■ **Try it**: Among the lines of the entries below, count those containing the word "mica" and answer with the number only.

Collected data

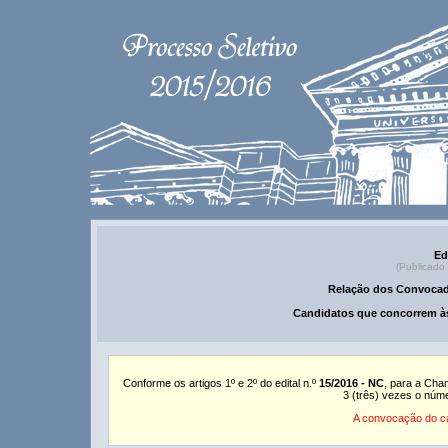
Ed
(Publicado
Relação dos Convocad
Candidatos que concorrem às
Conforme os artigos 1º e 2º do edital n.º
15/2016 - NC
, para a Cha
3 (três) vezes o núm
A convocação do ca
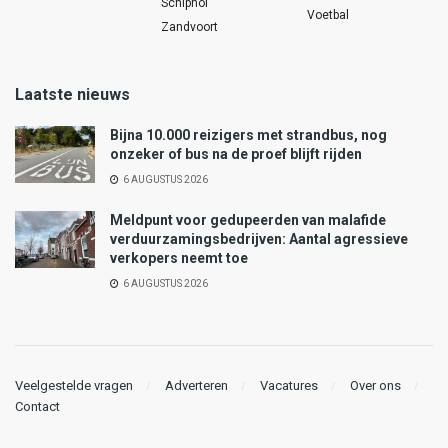
Schiphol
Voetbal
Zandvoort
Laatste nieuws
Bijna 10.000 reizigers met strandbus, nog
onzeker of bus na de proef blijft rijden
6 AUGUSTUS 2026
Meldpunt voor gedupeerden van malafide
verduurzamingsbedrijven: Aantal agressieve
verkopers neemt toe
6 AUGUSTUS 2026
Veelgestelde vragen
Adverteren
Vacatures
Over ons
Contact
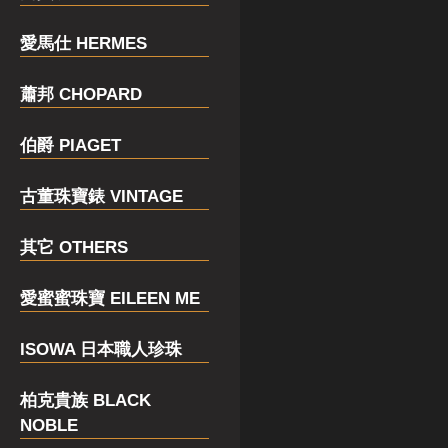
愛馬仕 HERMES
蕭邦 CHOPARD
伯爵 PIAGET
古董珠寶錶 VINTAGE
其它 OTHERS
愛蜜蜜珠寶 EILEEN ME
ISOWA 日本職人珍珠
柏克貴族 BLACK
NOBLE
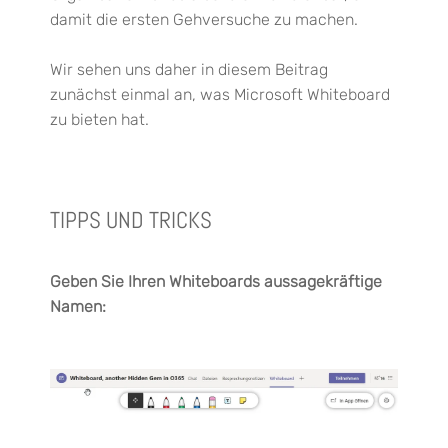
damit die ersten Gehversuche zu machen.
Wir sehen uns daher in diesem Beitrag
zunächst einmal an, was Microsoft Whiteboard
zu bieten hat.
TIPPS UND TRICKS
Geben Sie Ihren Whiteboards aussagekräftige
Namen:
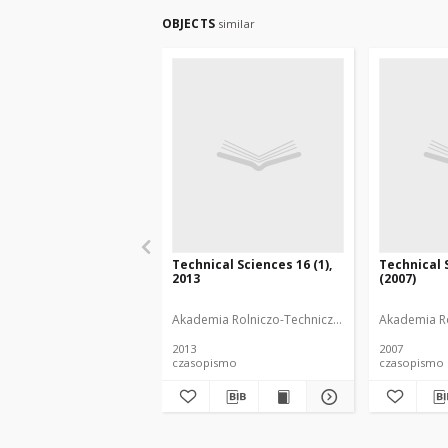
OBJECTS
similar
Technical Sciences 16 (1),
Technical 
2013
(2007)
Akademia Rolniczo-Techniczna im. Michała Ocza
Akademia Ro
2013
2007
czasopismo
czasopismo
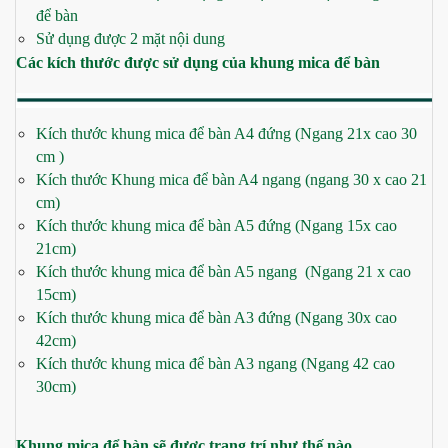
để bàn
Sử dụng được 2 mặt nội dung
Các kích thước được sử dụng của khung mica để bàn
Kích thước khung mica để bàn A4 đứng (Ngang 21x cao 30
cm )
Kích thước Khung mica để bàn A4 ngang (ngang 30 x cao 21
cm)
Kích thước khung mica để bàn A5 đứng (Ngang 15x cao
21cm)
Kích thước khung mica để bàn A5 ngang (Ngang 21 x cao
15cm)
Kích thước khung mica để bàn A3 đứng (Ngang 30x cao
42cm)
Kích thước khung mica để bàn A3 ngang (Ngang 42 cao
30cm)
Khung mica để bàn sẽ được trang trí như thế nào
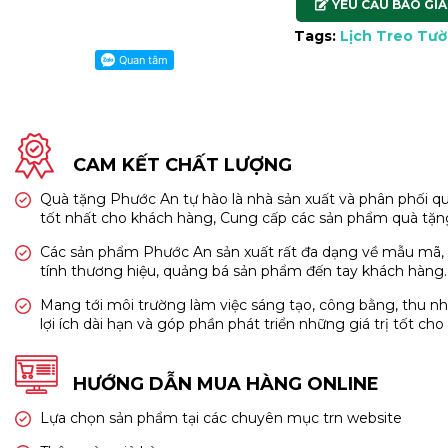
YÊU CẦU BÁO GIÁ
Tags:
Lịch Treo Tư
CAM KẾT CHẤT LƯỢNG
Quà tặng Phước An tự hào là nhà sản xuất và phân phối qu
tốt nhất cho khách hàng, Cung cấp các sản phẩm quà tặn
Các sản phẩm Phước An sản xuất rất đa dạng về mẫu mã, ch
tính thương hiệu, quảng bá sản phẩm đến tay khách hàng
Mang tới môi trường làm việc sáng tạo, công bằng, thu n
lợi ích dài hạn và góp phần phát triển những giá trị tốt cho x
HƯỚNG DẪN MUA HÀNG ONLINE
Lựa chọn sản phẩm tại các chuyên mục trn website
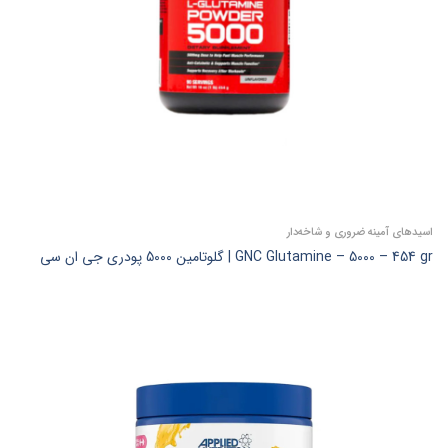
اسیدهای آمینه ضروری و شاخه‌دار
GNC Glutamine – 5000 – 454 gr | گلوتامین 5000 پودری جی ان سی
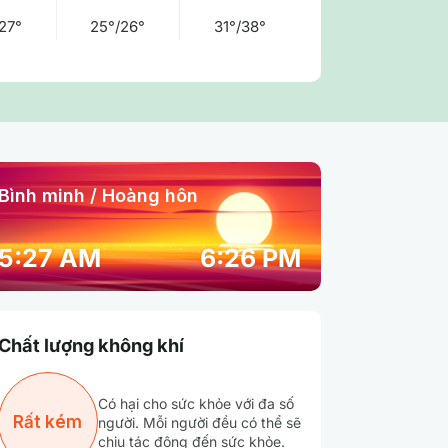
27°
25°/26°
31°/38°
Bình minh / Hoàng hôn
05:00 pm
06:00 pm
07:00 pm
5:27 AM
6:26 PM
31° / 31°
29° / 29°
28° / 28°
Chất lượng không khí
83 %
88 %
91 %
Có hại cho sức khỏe với đa số
Mưa nhẹ
Mưa nhẹ
Mưa nhẹ
Rất kém
người. Mỗi người đều có thể sẽ
chịu tác động đến sức khỏe.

■ **Output**: 8